Clients who engage in the provision of services in the construction, engineering, aviation, shipping, computer software, finance can get significant tax saving benefits through the establishment of a personal service company.
How to characterize Personal Service Company
- The shareholder need to incorporate a company, decides the name of the company, appoint the director and company secretary, decides how many shares should be issued and where the registered office should be,
- The company need a business bank account under the company’s name,
- The company need a “contract for services” with the employment agency, the contract should not go through a management company,
- The money need to sent by the agency direct to the company’s bank account, but not through an intermediary or management company,
- The shareholder and director need to decide how much of the gross income should be considered as salary and how much declared as dividends,
- The director need to confirm and sign the annual accounts and other necessary documents,
- The company need to required all insurances on the company’s name.

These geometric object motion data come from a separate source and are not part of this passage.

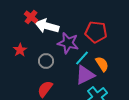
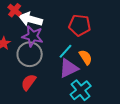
purple star: (68, 43) -> (33, 36), moved
gray circle: (46, 61) -> (30, 54), size x1.6

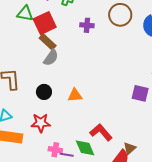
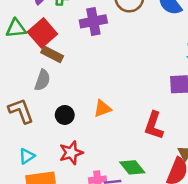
purple cross: (87, 25) -> (93, 21), size x1.5
gray semicircle: (51, 58) -> (42, 80), moved
red L-shape: (101, 132) -> (154, 125), moved, turned -105

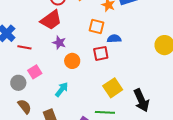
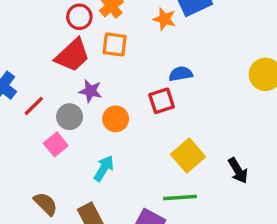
orange square: (96, 27) -> (115, 45), moved
red line: (24, 47) -> (34, 106), turned -48
gray circle: (18, 83) -> (70, 117), moved
black arrow: (141, 100) -> (238, 171), size x0.7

Advantages of setting up a Personal Service Company:
- A PSC is the most tax effective way to work if you are outside IR35,
- You can ask for a wider range of expenses,
- A PSC will give you admission to the flat rate VAT scheme.
- You keep total control of your financial affairs. Means that you do not have to risk your money with third party administrator.
Disadvantages of setting up a Personal Service Company:
- Some of the paperwork can be complicated,
- A PSC can be costly if you contract for a very short period of time,
- You will be responsible for issuing invoices,
- There is a lot to set up, for example, a business bank account.
- A PSC is not ideal for contracts less than £25 thousands per year.